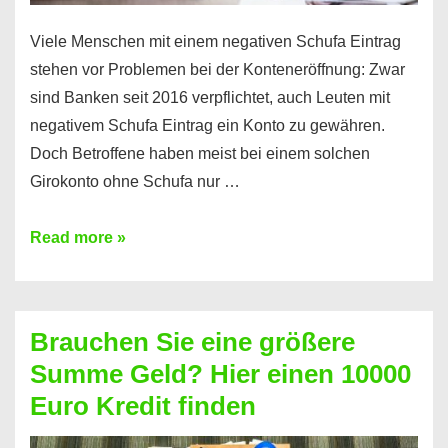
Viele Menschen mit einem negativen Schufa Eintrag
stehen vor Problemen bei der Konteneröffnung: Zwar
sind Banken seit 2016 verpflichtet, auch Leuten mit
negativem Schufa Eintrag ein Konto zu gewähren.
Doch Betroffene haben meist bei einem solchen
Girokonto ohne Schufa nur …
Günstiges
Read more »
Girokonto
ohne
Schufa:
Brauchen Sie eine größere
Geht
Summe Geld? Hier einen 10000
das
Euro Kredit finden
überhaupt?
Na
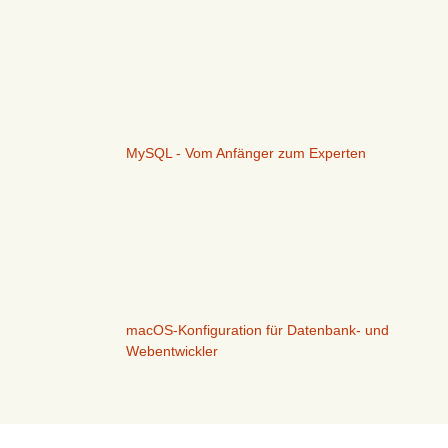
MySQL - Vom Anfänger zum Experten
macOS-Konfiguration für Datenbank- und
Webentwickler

...

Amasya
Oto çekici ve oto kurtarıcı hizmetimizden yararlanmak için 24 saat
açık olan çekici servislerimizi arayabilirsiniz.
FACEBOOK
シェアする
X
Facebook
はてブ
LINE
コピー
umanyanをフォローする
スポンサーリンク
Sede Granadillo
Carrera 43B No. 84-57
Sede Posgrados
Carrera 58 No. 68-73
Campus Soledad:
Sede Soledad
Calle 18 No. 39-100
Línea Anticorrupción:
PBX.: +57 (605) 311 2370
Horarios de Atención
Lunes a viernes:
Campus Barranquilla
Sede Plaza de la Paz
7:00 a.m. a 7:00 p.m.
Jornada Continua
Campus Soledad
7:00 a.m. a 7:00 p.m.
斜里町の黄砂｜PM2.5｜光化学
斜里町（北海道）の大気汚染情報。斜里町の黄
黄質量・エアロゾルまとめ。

_Work request_
Using only the entries above, output the line with "açık olan çekici", the line with "黄質量・エアロゾルまとめ。", and all lines between them, exactly as they stand.

_Result of the task_
açık olan çekici servislerimizi arayabilirsiniz.
FACEBOOK
シェアする
X
Facebook
はてブ
LINE
コピー
umanyanをフォローする
スポンサーリンク
Sede Granadillo
Carrera 43B No. 84-57
Sede Posgrados
Carrera 58 No. 68-73
Campus Soledad:
Sede Soledad
Calle 18 No. 39-100
Línea Anticorrupción:
PBX.: +57 (605) 311 2370
Horarios de Atención
Lunes a viernes:
Campus Barranquilla
Sede Plaza de la Paz
7:00 a.m. a 7:00 p.m.
Jornada Continua
Campus Soledad
7:00 a.m. a 7:00 p.m.
斜里町の黄砂｜PM2.5｜光化学
斜里町（北海道）の大気汚染情報。斜里町の黄
黄質量・エアロゾルまとめ。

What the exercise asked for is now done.